## ABOUT THIS TASK
Reproduce, exactly, the lines of the material below from the line containing "actual competitive ability." through the line containing "years developing.", with both end lines included and nothing else.

::: MATERIALS PROVIDED

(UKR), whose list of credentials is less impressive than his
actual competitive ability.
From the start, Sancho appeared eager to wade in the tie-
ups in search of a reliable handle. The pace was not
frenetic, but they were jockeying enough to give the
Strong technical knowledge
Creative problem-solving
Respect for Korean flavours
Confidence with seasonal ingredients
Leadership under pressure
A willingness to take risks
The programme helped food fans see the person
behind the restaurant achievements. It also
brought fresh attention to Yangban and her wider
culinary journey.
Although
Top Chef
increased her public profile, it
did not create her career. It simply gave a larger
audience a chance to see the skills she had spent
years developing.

::::::
::: MATERIALS PROVIDED

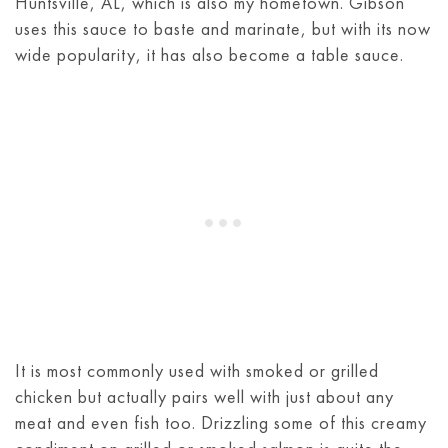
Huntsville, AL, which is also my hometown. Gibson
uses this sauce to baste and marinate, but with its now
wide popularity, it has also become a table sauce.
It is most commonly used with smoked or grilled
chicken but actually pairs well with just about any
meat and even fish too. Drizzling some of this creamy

::::::

## ANSWER AREA
actual competitive ability.
From the start, Sancho appeared eager to wade in the tie-
ups in search of a reliable handle. The pace was not
frenetic, but they were jockeying enough to give the
Strong technical knowledge
Creative problem-solving
Respect for Korean flavours
Confidence with seasonal ingredients
Leadership under pressure
A willingness to take risks
The programme helped food fans see the person
behind the restaurant achievements. It also
brought fresh attention to Yangban and her wider
culinary journey.
Although
Top Chef
increased her public profile, it
did not create her career. It simply gave a larger
audience a chance to see the skills she had spent
years developing.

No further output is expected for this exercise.